Efficient way to perform vector dot product

OK, it makes more sense now.

First, it seems that you might profit from running comparisons between different documents concurrently. You could use Task.async_stream for this, which would ensure that you’re not running too many things at once. This should give you a speed up of x, where x is close to the number of CPU cores.

This means that you’d need to store the documents in ETS tables. However, it doesn’t mean you need 1M of ETS tables. In a simple solution, you could have just one table, where keys would be e.g. {table_id, term}, and the values would be frequencies. Since a single table could be very big, you may want to resort to sharding, for example by using 1000 tables for 1M documents.

If you take the ETS approach, when you’re looking up a term, make sure to return only frequency, and not the key. Also, if you’re using it with multiple processes, turn on read_concurrency. You’ll also probably need write_concurrency, but it’s best if you determine this experimentally.

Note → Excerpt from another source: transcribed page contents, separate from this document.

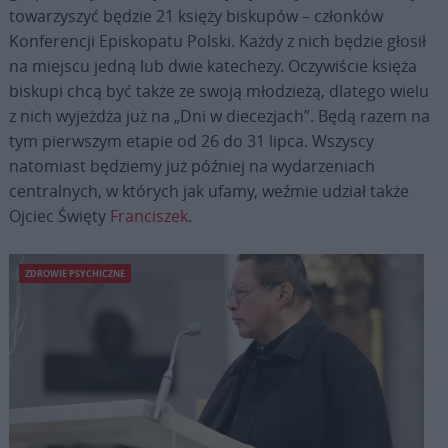
towarzyszyć będzie 21 księży biskupów – członków
Konferencji Episkopatu Polski. Każdy z nich będzie głosił
na miejscu jedną lub dwie katechezy. Oczywiście księża
biskupi chcą być także ze swoją młodzieżą, dlatego wielu
z nich wyjeżdża już na „Dni w diecezjach”. Będą razem na
tym pierwszym etapie od 26 do 31 lipca. Wszyscy
natomiast będziemy już później na wydarzeniach
centralnych, w których jak ufamy, weźmie udział także
Ojciec Święty
Franciszek
.
ZDROWIE PSYCHICZNE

When it comes to recursion, I mentioned it in a context of a single comparison between two documents. In your case you have a situation where each step of the loop is simple and short (a lookup followed by a product), while the loop itself takes a lot of steps. In such scenarios, it can happen that the overhead of Enum becomes visible. So instead, you can try to hand-roll the loop by using recursion. That might shave off a bit of time, though I wouldn’t hold my breath :slight_smile: The fact remains that you need to do 1M lookups (if I understand correctly, a vector can have 1M entries, right?), so this is probably where you’re spending most of your time.

Finally, it’s worth considering if Elixir is really a good tool for the job here. If I got it right, you have 1M documents, and each new document will produce a 1M map which needs to be compared against the existing documents. This means that if comparison between a vector and one document takes 1ms, the total time in a sequential version would be 1000sec (~ 17 minutes). If you take a concurrent approach, you can reduce this to a few minutes on a solid machine.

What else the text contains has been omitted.